• WORK ORDER
Repeat exactly the lines of the records below, starting at the line containing "verifica se il motivo di irregularità o forza" and ending at the line containing "a 11,25€ ergeben". Leave the pictures out.

(Page-level text extractions)
::::::

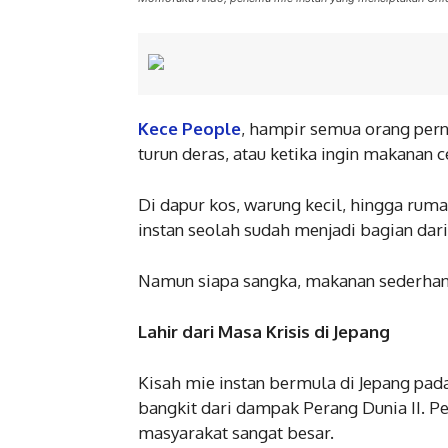
Kece People
, hampir semua orang perna
turun deras, atau ketika ingin makanan c
Di dapur kos, warung kecil, hingga rum
instan seolah sudah menjadi bagian dari
Namun siapa sangka, makanan sederhana 
Lahir dari Masa Krisis di Jepang
Kisah mie instan bermula di Jepang pada
bangkit dari dampak Perang Dunia II. 
masyarakat sangat besar.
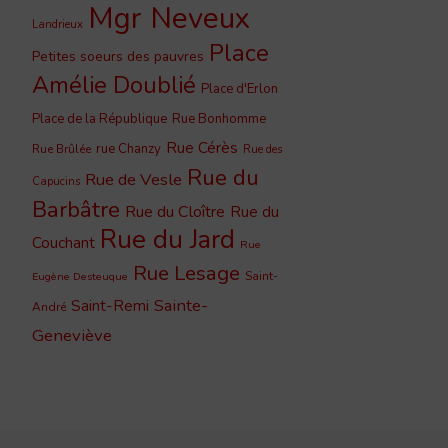
Mgr Neveux
Landrieux
Place
Petites soeurs des pauvres
Amélie Doublié
Place d'Erlon
Place de la République
Rue Bonhomme
Rue Cérès
rue Chanzy
Rue Brûlée
Rue des
Rue du
Rue de Vesle
Capucins
Barbâtre
Rue du Cloître
Rue du
Rue du Jard
Couchant
Rue
Rue Lesage
Saint-
Eugène Desteuque
Sainte-
Saint-Remi
André
Geneviève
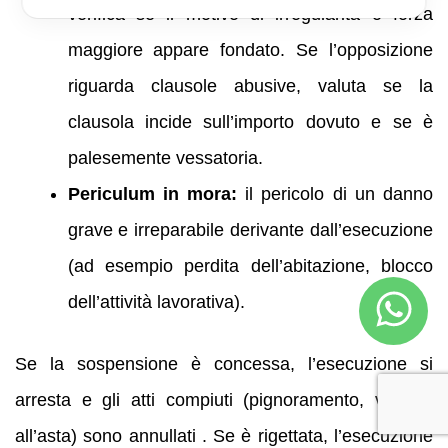
verifica se il motivo di irregularità o forza
maggiore appare fondato. Se l’opposizione
riguarda clausole abusive, valuta se la
clausola incide sull’importo dovuto e se è
palesemente vessatoria.
Periculum in mora:
il pericolo di un danno
grave e irreparabile derivante dall’esecuzione
(ad esempio perdita dell’abitazione, blocco
dell’attività lavorativa).
Se la sospensione è concessa, l’esecuzione si
arresta e gli atti compiuti (pignoramento, vendita
all’asta) sono annullati . Se è rigettata, l’esecuzione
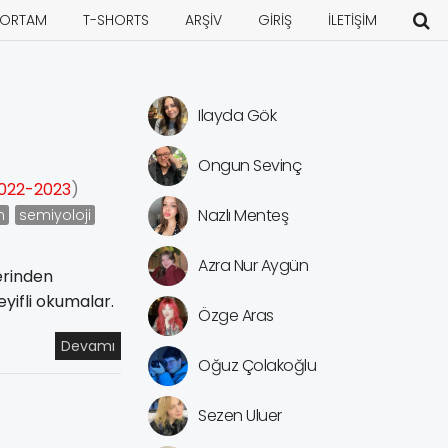
ORTAM
T-SHORTS
ARŞİV
GİRİŞ
İLETİŞİM
Ilayda Gök
Ongun Sevinç
022-2023
)
Nazlı Menteş
m
semiyoloji
Azra Nur Aygün
erinden
eyifli okumalar.
Özge Aras
Devamı
Oğuz Çolakoğlu
Sezen Uluer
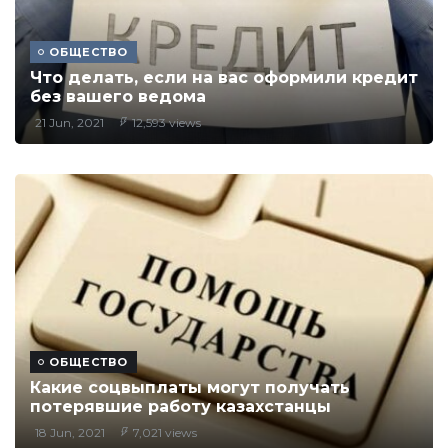
ОБЩЕСТВО
Что делать, если на вас оформили кредит
без вашего ведома
21 Jun, 2021
12,593 views
ОБЩЕСТВО
Какие соцвыплаты могут получать
потерявшие работу казахстанцы
18 Jun, 2021
7,021 views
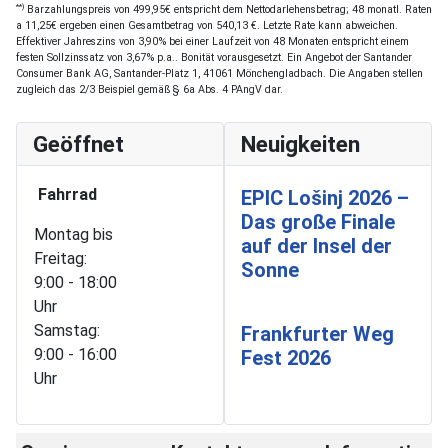
**)
Barzahlungspreis von 499,95€ entspricht dem Nettodarlehensbetrag; 48 monatl. Raten
a 11,25€ ergeben einen Gesamtbetrag von 540,13 €. Letzte Rate kann abweichen.
Effektiver Jahreszins von 3,90% bei einer Laufzeit von 48 Monaten entspricht einem
festen Sollzinssatz von 3,67% p.a.. Bonität vorausgesetzt. Ein Angebot der Santander
Consumer Bank AG, Santander-Platz 1, 41061 Mönchengladbach. Die Angaben stellen
zugleich das 2/3 Beispiel gemäß § 6a Abs. 4 PAngV dar.
Geöffnet
Neuigkeiten
Fahrrad
EPIC Lošinj 2026 –
Das große Finale
Montag bis
auf der Insel der
Freitag:
Sonne
9:00 - 18:00
Uhr
Samstag:
Frankfurter Weg
9:00 - 16:00
Fest 2026
Uhr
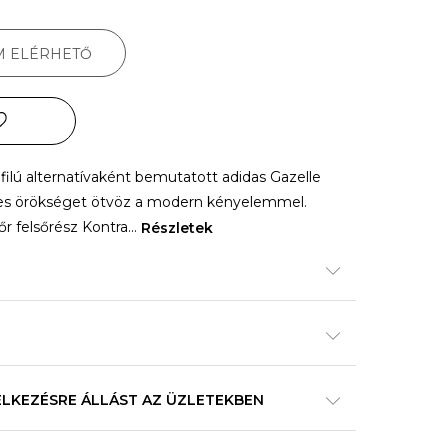
M ELÉRHETŐ
filú alternatívaként bemutatott adidas Gazelle
edes örökséget ötvöz a modern kényelemmel.
őr felsőrész Kontra
...
Részletek
ELKEZÉSRE ÁLLÁST AZ ÜZLETEKBEN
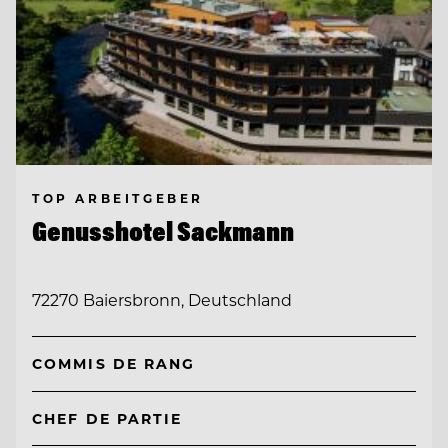
TOP ARBEITGEBER
Genusshotel Sackmann
72270 Baiersbronn, Deutschland
COMMIS DE RANG
CHEF DE PARTIE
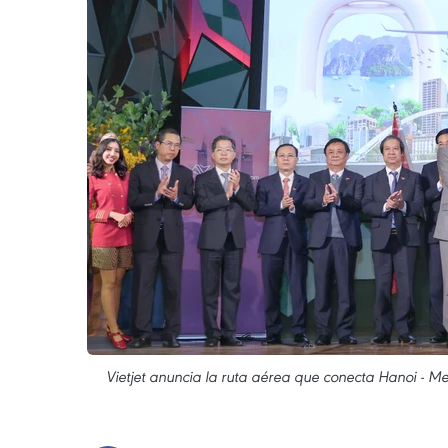
Vietjet anuncia la ruta aérea que conecta Hanoi - M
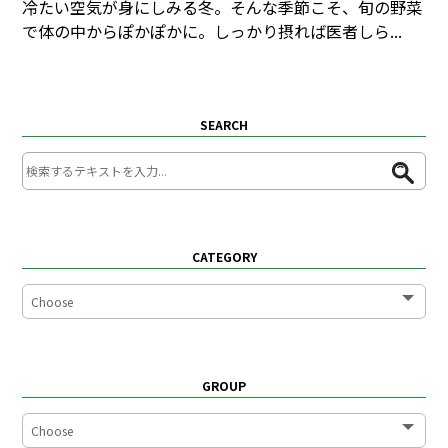
冷たい空気が身にしみる冬。そんな季節こそ、旬の野菜
で体の中からぽかぽかに。しっかり摂れば医者しら...
SEARCH
CATEGORY
GROUP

::::::

• RESPONSE BELOW
verifica se il motivo di irregularità o forza
maggiore appare fondato. Se l’opposizione
riguarda clausole abusive, valuta se la
clausola incide sull’importo dovuto e se è
palesemente vessatoria.
Periculum in mora:
il pericolo di un danno
grave e irreparabile derivante dall’esecuzione
(ad esempio perdita dell’abitazione, blocco
dell’attività lavorativa).
Se la sospensione è concessa, l’esecuzione si
arresta e gli atti compiuti (pignoramento, vendita
all’asta) sono annullati . Se è rigettata, l’esecuzione
ORTAM
T-SHORTS
ARŞİV
GİRİŞ
İLETİŞİM
Ilayda Gök
Ongun Sevinç
022-2023
)
Nazlı Menteş
m
semiyoloji
Azra Nur Aygün
erinden
eyifli okumalar.
Özge Aras
Devamı
Oğuz Çolakoğlu
Sezen Uluer
ОБЩЕСТВО
Что делать, если на вас оформили кредит
без вашего ведома
21 Jun, 2021
12,593 views
ОБЩЕСТВО
Какие соцвыплаты могут получать
потерявшие работу казахстанцы
18 Jun, 2021
7,021 views
**)
Barzahlungspreis von 499,95€ entspricht dem Nettodarlehensbetrag; 48 monatl. Raten
a 11,25€ ergeben einen Gesamtbetrag von 540,13 €. Letzte Rate kann abweichen.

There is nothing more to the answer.